The Future of Assessment Is Now
Changing expectations for competency-based assessments
Christa Krohn is a math coach for the Orange City Schools district in Pepper Pike, Ohio, outside of Cleveland. Having been a math and physics teacher and adjunct college professor for 16 years, people assume that math was easy for her in high school, but it wasn’t. She had to continuously study and fight to learn, and she was only average or slightly above average at best. Her experience in school was frustrating because the traditional method of teaching was not effective. She just wasn’t getting it, but she kept fighting, learning and enduring.

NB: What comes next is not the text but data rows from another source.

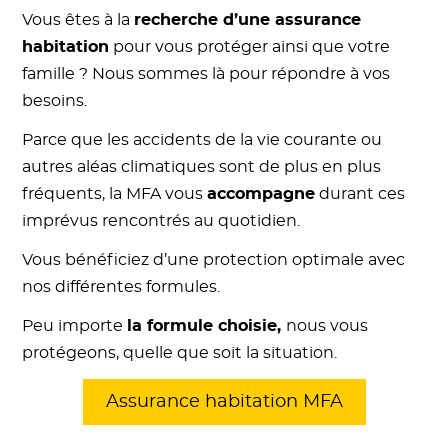
Vous êtes à la
recherche d’une assurance
habitation
pour vous protéger ainsi que votre
famille ? Nous sommes là pour répondre à vos
besoins.
Parce que les accidents de la vie courante ou
autres aléas climatiques sont de plus en plus
fréquents, la MFA vous
accompagne
durant ces
imprévus rencontrés au quotidien.
Vous bénéficiez d’une protection optimale avec
nos différentes formules.
Peu importe
la formule choisie,
nous vous
protégeons, quelle que soit la situation.
Assurance habitation MFA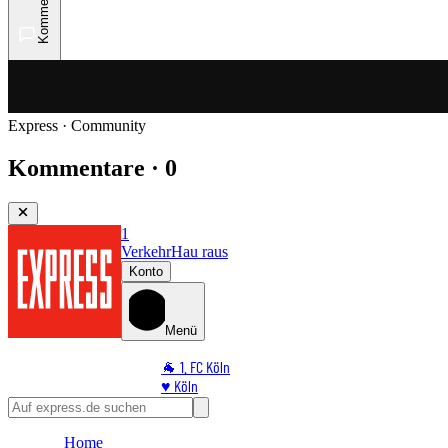
Kommentare
Express · Community
Kommentare · 0
1
Verkehr
Hau raus
Konto
Menü
🐐 1. FC Köln
♥️ Köln
⭐ Promi
🏆 Sport
Home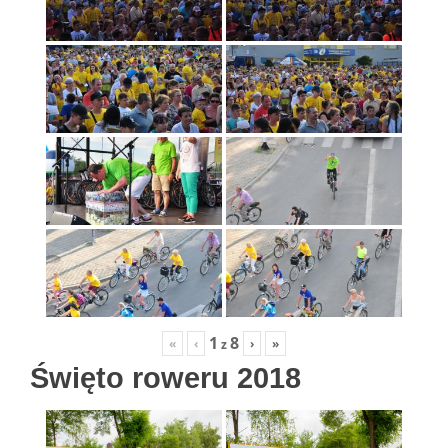
1
8
«
‹
›
»
z
Święto roweru 2018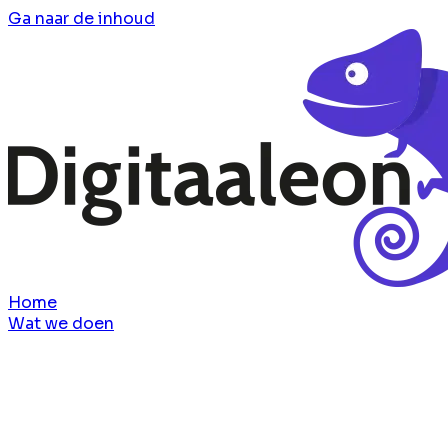
Ga naar de inhoud
Home
Wat we doen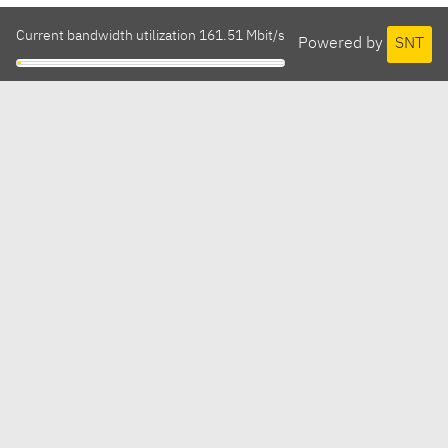
Current bandwidth utilization 161.51 Mbit/s
Powered by
SNT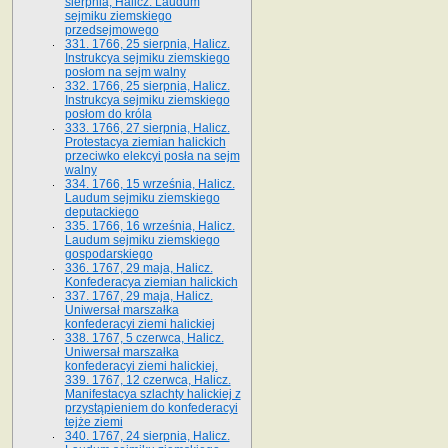
sierpnia, Halicz. Laudum
sejmiku ziemskiego
przedsejmowego
331. 1766, 25 sierpnia, Halicz.
Instrukcya sejmiku ziemskiego
posłom na sejm walny
332. 1766, 25 sierpnia, Halicz.
Instrukcya sejmiku ziemskiego
posłom do króla
333. 1766, 27 sierpnia, Halicz.
Protestacya ziemian halickich
przeciwko elekcyi posła na sejm
walny
334. 1766, 15 września, Halicz.
Laudum sejmiku ziemskiego
deputackiego
335. 1766, 16 września, Halicz.
Laudum sejmiku ziemskiego
gospodarskiego
336. 1767, 29 maja, Halicz.
Konfederacya ziemian halickich
337. 1767, 29 maja, Halicz.
Uniwersał marszałka
konfederacyi ziemi halickiej
338. 1767, 5 czerwca, Halicz.
Uniwersał marszałka
konfederacyi ziemi halickiej.
339. 1767, 12 czerwca, Halicz.
Manifestacya szlachty halickiej z
przystąpieniem do konfederacyi
tejże ziemi
340. 1767, 24 sierpnia, Halicz.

She notes that her first breakthrough came in the fourth grade when she was learning measurement with quarts, pints, and cups. As usual, she just wasn’t understanding it. “It wasn’t until my father took me to the kitchen sink, got out all these things, and I just played with them,” Christa says. “That was the first moment I had this hands-on experiential discovery learning that really meant something to me.”
Christa says it wasn’t until she got to college and her math and physics professor started making these connections for her. He allowed her to re-create some monumental physics experiments in the lab so she could see how the math worked out. “It wasn’t until I was allowed to do them hands-on that things kind of sparked within me,” she says. If she had been tested, graded and assessed in the traditional way at the time she was struggling to understand, Christa says she would never have followed her path and life now would be very different.
Parents and our educational systems have the same fundamental goals, but everyone appears locked into certain traditional ideas. Methods of teaching and administrative communication are caught in preconceived notions that inherently resist change. Parents expect their children’s progress to be assessed in the form of information and data that simply tells them information one way or the other that is logged, recorded, and shared. It has a way of changing with competency-based education and parents can become uncomfortable with the new procedures and standards.
Parents still see traditional records, grades, and transcripts as necessary for higher education but they are starting to understand that there is also a shift towards competency-based education on the college and university level. This means that higher ed is also shifting away from the traditional grading system of conventional report cards and transcripts. Parents are starting to catch up and understand that accountability on the secondary level is changing to meet the needs of higher ed, but they are struggling to accept some of the new non-traditional methods. “It’s an ongoing education process,” Christa says, “and we just need to share this with more and more parents and really engage them in conversations to understand what this means for their child for the future.”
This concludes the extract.